Gestern Mittag fand ich eine Notiz in meinem Handy, die ich – soweit ich mich erinnere – am Abend zuvor im Halbschlaf eingetippt hatte. Jedes mal, wenn ich kurz vor’m Einschlafen eine Idee habe, bilde ich mir ein, es ja „ganz bestimmt nicht zu vergessen“ – und vergesse es doch jedes mal wieder. Diesmal war ich wohl schlauer.

„Mir ist die Sonne früher nie aufgefallen“, stand da, und mehr nicht. Ich musste selbst rätseln, bis es mir wieder einfiel.

Ich wohne seit sieben Jahren in meiner süßen Wohnung in München. Insgesamt vier Mitbewohner*innen habe ich hinter mir, seit gut einem Jahr lebe ich hier mit Sherry allein. Als ich einzog war ich 21, frische Studentin, und einfach nur heilfroh, eine bezahlbare Wohnung (in München!) im Erdgeschoss gefunden zu haben, damit Sherry auch raus kann. Auf so Dinge, ob die Fenster jetzt zu Nord- oder Südseite rausgehen habe ich nicht geachtet. Das verrückte aber ist, dass mir erst, als Helena einzog, auffiel, dass ihr Zimmer Mittags ein bisschen Sonne abbekam. Das war vor ungefähr 2,5 Jahren.
4,5 Jahre war mir also nicht bewusst, dass in mein eigenes Zimmer kein bisschen Sonne schien. Und es war mir wohl auch irgendwie egal. Heute muss ich darüber schmunzeln, weil es zeitlich so gut passt. Erst zu dieser verrückten Zeit vor zweieinhalb Jahren fiel mir die Sonne das erste mal auf. Das war die Zeit, als ich nach Hawaii ging, als meine innere Rebellion begann, als ich „Eine neue Erde*“ las und das Leben auf einmal einen andern Anstrich bekam. Vielleicht kann man sagen, ich hatte die Sonne im Leben immer vermisst, ohne zu wissen, dass ich sie vermisste. Sie war ja immer da, nur gesehen hab’ ich sie nie. Einen kleinen-großen Bewusstseinssprung habe ich damals getan – und darauf bin ich mächtig stolz.
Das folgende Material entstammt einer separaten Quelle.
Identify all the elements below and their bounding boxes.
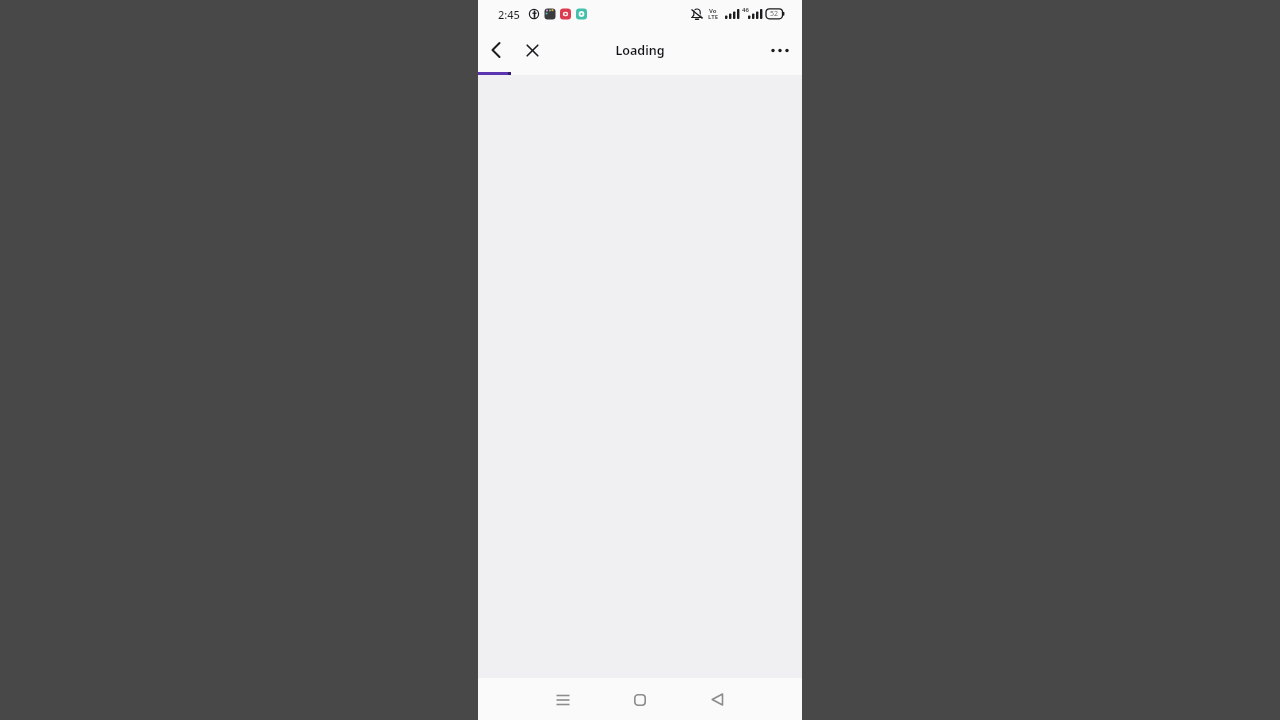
button[interactable] <box>701 683 734 716</box>
staticText: 52 <box>770 9 779 19</box>
staticText: 2:45 <box>498 7 520 22</box>
staticText: Vo <box>709 7 717 15</box>
button[interactable] <box>764 34 796 66</box>
staticText: 46 <box>742 6 749 14</box>
staticText: LTE <box>708 13 719 21</box>
button[interactable] <box>623 683 656 716</box>
button[interactable] <box>546 683 579 716</box>
button[interactable] <box>516 34 548 66</box>
button[interactable] <box>480 34 512 66</box>
staticText: Loading <box>615 42 665 59</box>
Heute weiß ich, warum ich über die Jahre so viel fröhlicher und glücklicher geworden bin. Glücklichsein hat eigentlich ein ganz einfaches Rezept: Man muss nur die Augen offen halten. Wenn ich mich über nichts im Leben freue, dann heißt es nicht, dass da nichts ist, worüber ich mir freuen könnte – sondern nur, dass ich verlernt habe, mich über die kleinen Dinge im Leben zu freuen. Glücklich ist nicht der, der viel hat – erst, wenn man wahrnimmt, was man hat, ist man glücklich. Und das muss nicht viel sein. Bestimmt lief ich früher auch oft durch die Sonne, trank morgens meinen Kaffe in der gemütlichen Küche, traf mich mit Freunden und lachte laut, kuschelte mit Sherry oder tanzte. Ich nahm die Freude nur nie bewusst war. Heute bin ich ein wahrer Gefühls-Sammler geworden. Ich „freue“ mich nie einfach nur, ich freue mich darüber, dass ich mich freue. Ich nehme alles wahr, was sich schön anfühlt, und lege mir so über den Tag verteilt einen kleinen Katalog an Freude an. Ich füttere mich mit kleinen Freuden. Jedes Lächeln, was man mir schenkt, jede Nachricht, die ich hier bekomme, jeden Hund, den ich streicheln darf, jedes leckere Essen und jeder gute Song – abgelegt irgendwo in mir drin. Jedes mal zweifach drüber gefreut, weil extra bewusst wahrgenommen. Meine Umwelt bewusst wahrnehmen ist für mich zum Schlüssel für alles geworden.

Klar gibt es immer noch Zeiten, da geht’s mir scheisse. Aber ich sage „Zeiten“ und nicht mehr „Tage“, denn das habe ich hinter mir gelassen. Natürlich bin ich manchmal traurig, manchmal sogar noch am Boden zerstört – aber ich komme viel schneller wieder da raus. Muss mich dann nur wieder ein bisschen mit Freude füttern.

Wenn heute die Sonne rauskommt und in mein Wohnzimmer scheint, kriegen mich keine zehn Pferde vom Sofa weg. Und Sherry auch nicht.